Saturday, January 17, 2015

The Lord is My Shepherd

Rev. Jeffrey Symynkywicz, November 9, 2003


The 23rd Psalm
The Lord is my Shepherd; I shall not want.
He makes me to lie down in green pastures:
He leads me beside the still waters.
He restores my soul:
He guides me in the paths of righteousness for His name's sake.
Though I walk through the valley of the shadow of death,
I will fear no evil: For thou art with me;
Thy rod and thy staff, they comfort me.
Thou preparest a table before me in the presence of my enemies;
Thou annointest my head with oil; My cup runneth over.

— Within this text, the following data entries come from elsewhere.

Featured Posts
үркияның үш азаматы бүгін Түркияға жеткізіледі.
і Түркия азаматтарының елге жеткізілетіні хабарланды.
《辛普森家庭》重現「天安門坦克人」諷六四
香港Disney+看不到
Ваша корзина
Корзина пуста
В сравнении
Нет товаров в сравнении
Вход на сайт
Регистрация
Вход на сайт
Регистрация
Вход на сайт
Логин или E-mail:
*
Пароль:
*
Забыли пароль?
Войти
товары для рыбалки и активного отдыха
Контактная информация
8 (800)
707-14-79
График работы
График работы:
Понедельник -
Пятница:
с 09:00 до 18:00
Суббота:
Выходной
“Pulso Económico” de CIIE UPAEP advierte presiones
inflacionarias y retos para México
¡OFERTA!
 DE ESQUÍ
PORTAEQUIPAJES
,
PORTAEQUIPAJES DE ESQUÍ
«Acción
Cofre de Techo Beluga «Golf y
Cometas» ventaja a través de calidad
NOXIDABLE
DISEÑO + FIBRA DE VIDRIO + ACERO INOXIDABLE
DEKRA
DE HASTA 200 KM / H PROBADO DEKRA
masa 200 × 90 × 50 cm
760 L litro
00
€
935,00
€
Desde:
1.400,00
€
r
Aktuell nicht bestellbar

Surely goodness and mercy shall follow me all the days of my life,
and I will dwell in the house of the Lord forever.

There is probably only one chapter from the Bible, the entire Old and New Testaments, that many of us—perhaps even most of us—know by heart. We may not know every word of it, but we certainly know most of them. We might not know it perfectly, but we can certainly follow along with it, if we’re reciting it as part of a congregation (sort of like the way many people sing “The Star Spangled Banner” at a baseball game).

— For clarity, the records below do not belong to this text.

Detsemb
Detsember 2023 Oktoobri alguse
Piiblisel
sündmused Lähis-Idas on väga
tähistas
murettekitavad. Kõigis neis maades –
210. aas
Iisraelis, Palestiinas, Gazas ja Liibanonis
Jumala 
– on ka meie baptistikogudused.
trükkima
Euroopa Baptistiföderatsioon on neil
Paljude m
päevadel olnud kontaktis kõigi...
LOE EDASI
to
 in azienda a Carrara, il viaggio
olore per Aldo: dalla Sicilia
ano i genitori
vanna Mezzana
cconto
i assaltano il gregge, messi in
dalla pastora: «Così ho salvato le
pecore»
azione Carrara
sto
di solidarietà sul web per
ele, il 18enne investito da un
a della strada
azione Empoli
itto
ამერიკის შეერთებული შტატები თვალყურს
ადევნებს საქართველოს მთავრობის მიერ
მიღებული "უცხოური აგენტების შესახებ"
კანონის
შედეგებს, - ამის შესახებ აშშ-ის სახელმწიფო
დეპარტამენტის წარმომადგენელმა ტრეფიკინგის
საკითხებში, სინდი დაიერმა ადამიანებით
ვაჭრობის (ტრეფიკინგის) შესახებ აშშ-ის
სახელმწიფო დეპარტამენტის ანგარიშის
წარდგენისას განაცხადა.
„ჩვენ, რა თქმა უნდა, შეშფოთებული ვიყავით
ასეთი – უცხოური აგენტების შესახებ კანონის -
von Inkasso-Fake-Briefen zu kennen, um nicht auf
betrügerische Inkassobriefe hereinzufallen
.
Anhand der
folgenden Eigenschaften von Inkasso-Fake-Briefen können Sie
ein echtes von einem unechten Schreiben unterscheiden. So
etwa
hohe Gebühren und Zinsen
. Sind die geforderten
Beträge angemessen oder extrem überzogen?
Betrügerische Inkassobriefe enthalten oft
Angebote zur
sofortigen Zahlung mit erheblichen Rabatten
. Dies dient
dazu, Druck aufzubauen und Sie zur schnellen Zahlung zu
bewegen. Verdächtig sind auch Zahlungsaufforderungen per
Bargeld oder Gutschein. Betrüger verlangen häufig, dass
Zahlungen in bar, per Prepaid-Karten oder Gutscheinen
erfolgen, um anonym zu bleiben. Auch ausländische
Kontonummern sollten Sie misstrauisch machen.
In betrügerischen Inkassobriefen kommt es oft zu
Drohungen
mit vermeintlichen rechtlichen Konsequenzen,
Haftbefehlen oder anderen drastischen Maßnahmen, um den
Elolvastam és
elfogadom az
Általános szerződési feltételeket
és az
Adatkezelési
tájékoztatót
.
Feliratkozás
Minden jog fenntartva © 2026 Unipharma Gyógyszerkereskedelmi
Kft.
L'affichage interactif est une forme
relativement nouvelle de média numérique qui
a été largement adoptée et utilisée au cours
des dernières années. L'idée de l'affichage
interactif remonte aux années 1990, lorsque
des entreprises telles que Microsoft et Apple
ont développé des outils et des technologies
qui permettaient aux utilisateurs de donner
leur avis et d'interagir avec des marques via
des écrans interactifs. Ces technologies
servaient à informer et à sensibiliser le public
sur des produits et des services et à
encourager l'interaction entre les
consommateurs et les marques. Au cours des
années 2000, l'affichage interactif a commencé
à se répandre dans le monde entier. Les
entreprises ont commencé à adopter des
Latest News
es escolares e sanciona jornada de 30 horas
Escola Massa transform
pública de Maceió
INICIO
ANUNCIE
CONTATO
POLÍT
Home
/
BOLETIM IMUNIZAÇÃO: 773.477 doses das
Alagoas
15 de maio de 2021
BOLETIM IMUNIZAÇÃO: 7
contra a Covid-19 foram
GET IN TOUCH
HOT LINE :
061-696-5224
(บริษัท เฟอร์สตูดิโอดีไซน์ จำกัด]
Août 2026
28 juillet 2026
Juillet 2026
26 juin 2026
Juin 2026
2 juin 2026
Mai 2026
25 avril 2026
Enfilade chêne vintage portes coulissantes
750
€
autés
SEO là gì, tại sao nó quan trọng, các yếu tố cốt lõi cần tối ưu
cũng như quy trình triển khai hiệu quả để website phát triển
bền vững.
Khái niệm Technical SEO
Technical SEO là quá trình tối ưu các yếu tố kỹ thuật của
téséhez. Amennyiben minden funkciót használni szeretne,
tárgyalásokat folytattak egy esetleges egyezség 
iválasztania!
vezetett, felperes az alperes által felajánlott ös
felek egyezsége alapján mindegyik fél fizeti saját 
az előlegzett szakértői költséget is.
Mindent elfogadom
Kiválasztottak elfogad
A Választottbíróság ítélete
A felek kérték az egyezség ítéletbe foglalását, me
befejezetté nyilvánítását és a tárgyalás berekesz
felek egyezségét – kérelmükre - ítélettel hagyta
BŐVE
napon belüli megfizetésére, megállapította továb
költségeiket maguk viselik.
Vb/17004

I’m referring, of course, to the 23rd Chapter of the Book of Psalms, or the 23rd Psalm. We have grown comfortable and familiar with its wording; its phrasing touches our soul, and resonates within us. There are 150 psalms in the Hebrew bible, many of them very beautiful and majestic indeed. Why do we love this particular one so much? Why does it have such a hold on us? Why do we turn to it so readily at times of sorrow and distress (it finds its way into just about every funeral or memorial service I perform)?
As Rabbi Harold Kushner has written in his new book on the Twenty-Third Psalm (from which, if truth be told, this sermon is largely drawn):
“In just a few lines, it contains the distilled wisdom of generations, offering us a way of seeing the world that renders it less frightening, teaching us to deal with the loss of people we love and with conflict with people we don’t like and who treat us badly. It shows us how to recognize the presence of God at times and in places where we might think God was absent or when we might be so distracted by our own concerns that we overlook God’s presence. It has the power to teach us to think differently and, as a result, to act differently.”

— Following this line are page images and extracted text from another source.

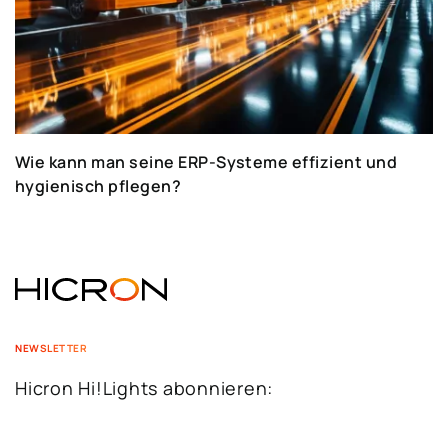
Wie kann man seine ERP-Systeme effizient und
hygienisch pflegen?
NEWSLETTER
Hicron Hi!Lights abonnieren: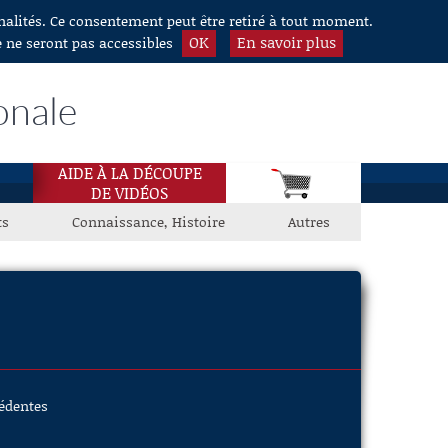
nnalités. Ce consentement peut être retiré à tout moment.
OK
En savoir plus
e ne seront pas accessibles
onale
AIDE À LA DÉCOUPE
DE VIDÉOS
ts
Connaissance, Histoire
Autres
cédentes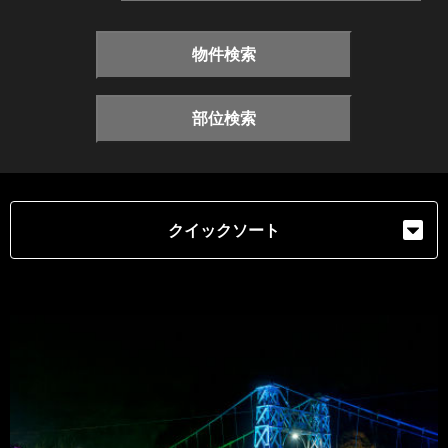
物件検索
部位検索
クイックソート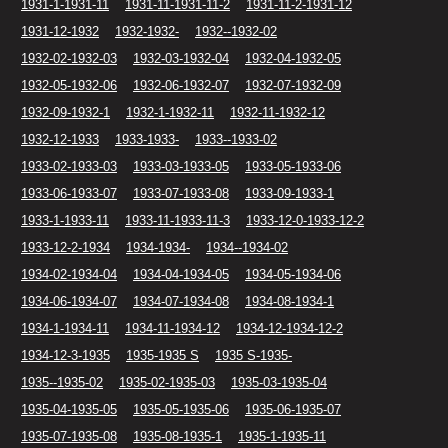
1931-1-1931-11
1931-11-1931-11-2
1931-11-2-1931-12
1931-12-1932
1932-1932-
1932--1932-02
1932-02-1932-03
1932-03-1932-04
1932-04-1932-05
1932-05-1932-06
1932-06-1932-07
1932-07-1932-09
1932-09-1932-1
1932-1-1932-11
1932-11-1932-12
1932-12-1933
1933-1933-
1933--1933-02
1933-02-1933-03
1933-03-1933-05
1933-05-1933-06
1933-06-1933-07
1933-07-1933-08
1933-09-1933-1
1933-1-1933-11
1933-11-1933-11-3
1933-12-0-1933-12-2
1933-12-2-1934
1934-1934-
1934--1934-02
1934-02-1934-04
1934-04-1934-05
1934-05-1934-06
1934-06-1934-07
1934-07-1934-08
1934-08-1934-1
1934-1-1934-11
1934-11-1934-12
1934-12-1934-12-2
1934-12-3-1935
1935-1935 S
1935 S-1935-
1935--1935-02
1935-02-1935-03
1935-03-1935-04
1935-04-1935-05
1935-05-1935-06
1935-06-1935-07
1935-07-1935-08
1935-08-1935-1
1935-1-1935-11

Albert Einstein once said that science can tell us many things about the universe—how old it is; how large it is; what natural laws control it. But, Einstein said, science is powerless to answer the deepest and most profound and most important question of all: Is the universe a friendly place? Is it supportive of human hopes and aspirations? Is the universe our friend or our foe? That was not a question for science, Einstein said; it was a question of faith.
The Twenty-Third Psalm responds to that question in the affirmative—with a resounding “Yes!”. And it attempts to provide a faith-based foundation for that response—not through theological discourse, but by beautifully-crafted words and through images that speak to our hearts and minds and evoke within us the promise and the peace of God’s love.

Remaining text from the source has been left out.